Problem to solve »
Leave out the pictures and restate the rest of the data exactly.

Dataset entries »
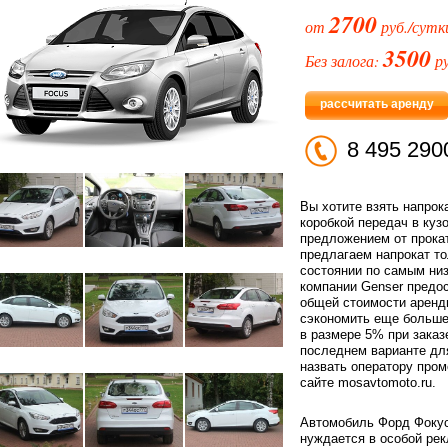
2700
от
руб./сутк
3500
Без залога:
ру
рассчитать аренду
8 495 290
Вы хотите взять напрока
коробкой передач в куз
предложением от прока
предлагаем напрокат т
состоянии по самым ни
компании Genser предос
общей стоимости аренды
сэкономить еще больше
в размере 5% при заказ
последнем варианте дл
назвать оператору пром
сайте mosavtomoto.ru.
Автомобиль Форд Фокус 
нуждается в особой ре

Response box »
2700
от
руб./сутк
3500
Без залога:
ру
рассчитать аренду
8 495 290
Вы хотите взять напрока
коробкой передач в куз
предложением от прока
предлагаем напрокат т
состоянии по самым ни
компании Genser предос
общей стоимости аренды
сэкономить еще больше
в размере 5% при заказ
последнем варианте дл
назвать оператору пром
сайте mosavtomoto.ru.
Автомобиль Форд Фокус 
нуждается в особой ре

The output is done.